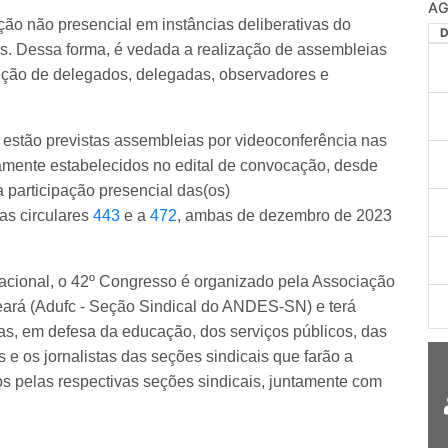
AG
o não presencial em instâncias deliberativas do
is. Dessa forma, é vedada a realização de assembleias
leição de delegados, delegadas, observadores e
estão previstas assembleias por videoconferência nas
iamente estabelecidos no edital de convocação, desde
 participação presencial das(os)
as circulares
443
e a
472
, ambas de dezembro de 2023
Nacional, o 42º Congresso é organizado pela Associação
ará (Adufc - Seção Sindical do ANDES-SN) e terá
as, em defesa da educação, dos serviços públicos, das
s e os jornalistas das seções sindicais que farão a
os pelas respectivas seções sindicais, juntamente com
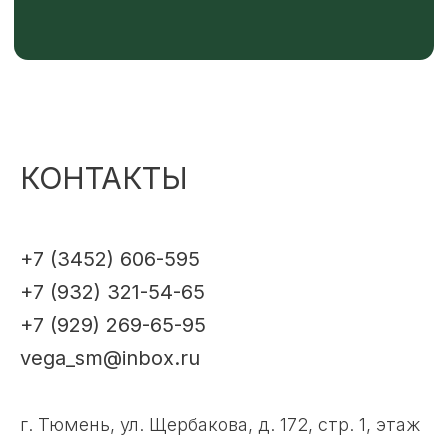
КОНТАКТЫ
+7 (3452) 606-595
+7 (932) 321-54-65
+7 (929) 269-65-95
vega_sm@inbox.ru
г. Тюмень, ул. Щербакова, д. 172, стр. 1, этаж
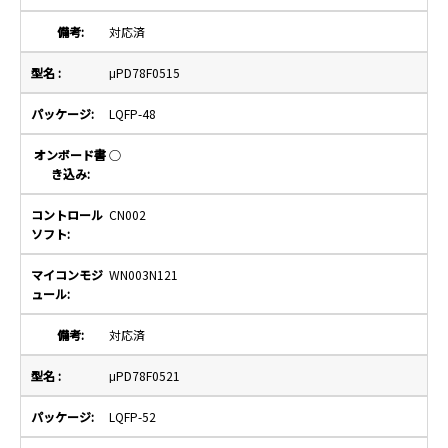
対応済
μPD78F0515
LQFP-48
○
CN002
WN003N121
対応済
μPD78F0521
LQFP-52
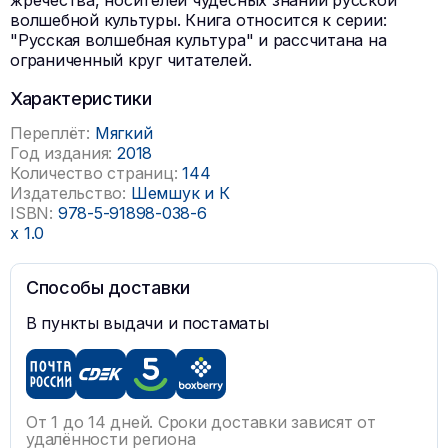
жречества, носителей чудесных знаний русской
волшебной культуры. Книга относится к серии:
"Русская волшебная культура" и рассчитана на
ограниченный круг читателей.
Характеристики
Переплёт:
Мягкий
Год издания:
2018
Количество страниц:
144
Издательство:
Шемшук и К
ISBN:
978-5-91898-038-6
x
1.0
Способы доставки
В пункты выдачи и постаматы
От 1 до 14 дней. Сроки доставки зависят от
удалённости региона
•••••
BRIEF => Would you please return all lines from the listing above that contain "seções"?

EXERCISE SOLUTION =>
s e os jornalistas das seções sindicais que farão a
os pelas respectivas seções sindicais, juntamente com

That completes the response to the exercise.